*Your goal*. Using the listing below, determine the count of lines with the word "прицепа" and reply only with it.

*Provided information*.
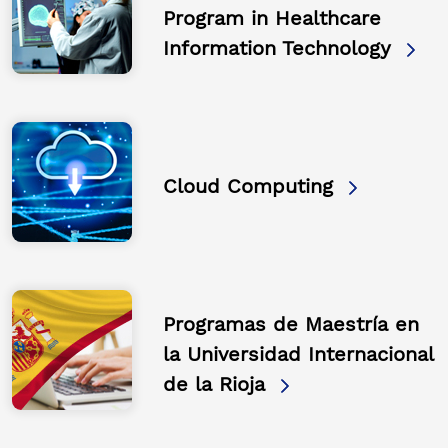
Program in Healthcare
Information Technology
Cloud Computing
Programas de Maestría en
la Universidad Internacional
de la Rioja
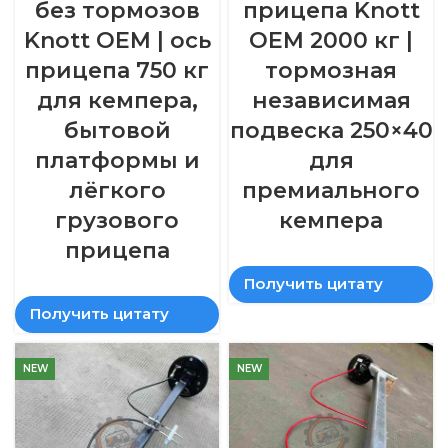
без тормозов
прицепа Knott
Knott OEM | ось
OEM 2000 кг |
прицепа 750 кг
тормозная
для кемпера,
независимая
бытовой
подвеска 250×40
платформы и
для
лёгкого
премиального
грузового
кемпера
прицепа
Получить цитату
Получить цитату
NEW
NEW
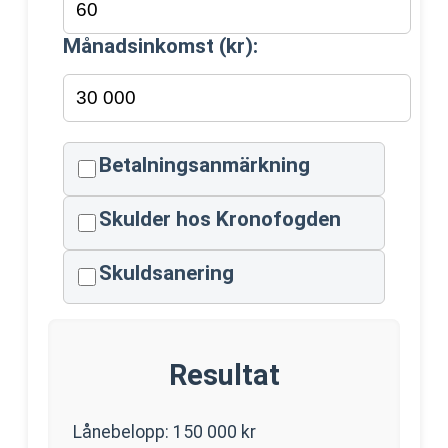
Månadsinkomst (kr):
Betalningsanmärkning
Skulder hos Kronofogden
Skuldsanering
Resultat
Lånebelopp:
150 000
kr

*Written response*. 3